Of course, we can focus at any time on either diversity or unity, heterogeneity or homogeneity. As Edgar Morin explains, we can reduce the complexity of any system either to a whole or to parts. Such a focused reduction has its affordances. Homogeneity and unity, for instance, can be a convenient shorthand to reference any group with some shared characteristic that we are focusing on, and we humans do it all the time. Homogeneity is quite likely a necessary mental construct to help us cope with the overwhelmingly rich diversity of our complex world. When I'm driving along a wooded road in central Georgia, the trees are homogeneous: just a bunch of trees. This is a benefit while I'm driving, as too careful a consideration of the heterogeneity of the trees will distract me from driving. We simply cannot process all the information flooding our senses every moment; so we ignore what we can and lump much of the rest together into coarse categories that homogenize the swarm and reduce its collected interactants to one or two characteristics that we can manage.

Likewise, heterogeneity and diversity can, among other things, help us focus on smaller and smaller parts to explore the interactions among them. We can come to understand how muscle is attached to bone and how the muscle fibers twitch. The last three centuries of Western science have had an unparalleled run of successes based on such a reductionist approach to reality.

However, such reductions to either the part or the whole eventually lead to wrong understandings when pursued exclusively. Homogeneity alone leads to stereotype and loss of individuality; heterogeneity alone leads to fragmentation and loss of unity. The affordances of both unity and diversity are short-term, provisional, and limited, but we want to make them permanent and absolute.

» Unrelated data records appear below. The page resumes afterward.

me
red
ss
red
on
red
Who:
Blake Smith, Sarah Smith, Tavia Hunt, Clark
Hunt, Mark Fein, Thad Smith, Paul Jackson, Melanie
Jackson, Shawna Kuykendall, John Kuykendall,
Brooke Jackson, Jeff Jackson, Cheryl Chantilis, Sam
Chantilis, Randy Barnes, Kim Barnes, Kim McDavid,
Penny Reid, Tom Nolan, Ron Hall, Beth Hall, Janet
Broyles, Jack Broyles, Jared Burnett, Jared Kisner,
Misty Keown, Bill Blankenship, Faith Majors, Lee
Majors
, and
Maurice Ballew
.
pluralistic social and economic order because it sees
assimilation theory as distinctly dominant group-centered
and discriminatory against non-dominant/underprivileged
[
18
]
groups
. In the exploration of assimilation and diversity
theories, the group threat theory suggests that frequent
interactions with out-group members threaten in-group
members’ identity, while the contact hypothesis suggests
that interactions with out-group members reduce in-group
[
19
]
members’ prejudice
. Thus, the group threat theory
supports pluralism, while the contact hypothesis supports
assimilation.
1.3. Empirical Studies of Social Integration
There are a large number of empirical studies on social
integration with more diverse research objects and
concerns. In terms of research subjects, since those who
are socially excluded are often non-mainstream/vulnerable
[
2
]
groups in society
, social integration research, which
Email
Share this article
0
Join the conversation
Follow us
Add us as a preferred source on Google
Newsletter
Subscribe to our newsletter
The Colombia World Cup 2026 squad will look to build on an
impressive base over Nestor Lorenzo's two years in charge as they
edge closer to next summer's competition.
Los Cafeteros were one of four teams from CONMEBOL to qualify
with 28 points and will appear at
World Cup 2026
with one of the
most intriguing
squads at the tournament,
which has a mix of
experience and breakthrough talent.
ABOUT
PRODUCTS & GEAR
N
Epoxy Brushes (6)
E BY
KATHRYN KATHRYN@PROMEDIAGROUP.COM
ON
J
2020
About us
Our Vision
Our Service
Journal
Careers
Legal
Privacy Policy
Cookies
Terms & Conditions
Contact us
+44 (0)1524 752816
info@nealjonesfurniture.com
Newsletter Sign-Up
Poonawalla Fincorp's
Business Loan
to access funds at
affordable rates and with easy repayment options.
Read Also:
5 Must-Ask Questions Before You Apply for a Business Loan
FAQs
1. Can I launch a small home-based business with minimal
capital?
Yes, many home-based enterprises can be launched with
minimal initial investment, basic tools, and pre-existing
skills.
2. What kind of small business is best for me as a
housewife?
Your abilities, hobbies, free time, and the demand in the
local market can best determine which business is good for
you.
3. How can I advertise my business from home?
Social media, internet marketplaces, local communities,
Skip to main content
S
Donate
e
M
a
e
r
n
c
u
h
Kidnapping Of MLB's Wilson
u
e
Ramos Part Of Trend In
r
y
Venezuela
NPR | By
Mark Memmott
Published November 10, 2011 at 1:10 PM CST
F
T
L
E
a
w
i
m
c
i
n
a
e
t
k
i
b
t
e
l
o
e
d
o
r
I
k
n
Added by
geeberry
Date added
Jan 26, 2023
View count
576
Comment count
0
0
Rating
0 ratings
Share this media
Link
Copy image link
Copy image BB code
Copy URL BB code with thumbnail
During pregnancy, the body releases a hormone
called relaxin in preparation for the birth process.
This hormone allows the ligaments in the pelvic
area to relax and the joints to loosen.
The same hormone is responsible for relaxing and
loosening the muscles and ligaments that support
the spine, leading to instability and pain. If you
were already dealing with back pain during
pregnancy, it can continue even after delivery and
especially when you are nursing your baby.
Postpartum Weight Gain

The problem is compounded because we usually cannot see both at the same time. At any one time, we can see people as diverse individuals or as homogeneous members of groups. For me, this limitation of vision is something like Heisenberg's Uncertainty Principle which says that "we cannot measure the position (x) and the momentum (p) of a particle with absolute precision." Likewise, we can see either the individual or the group, but we have difficulty seeing both at the same time. Too often, we forget that we are seeing only part of the picture, and we fall into error when we insist that the part we see is the whole picture. It never is. We must allow the whole to inform the parts and the parts to inform the whole. They do anyway.

Instructional ethics, then, must map the heterogeneity and homogeneity of complex learning. It must map whatever emerges from the dynamic interaction between diversity and unity that hums within every heart, every student, every class.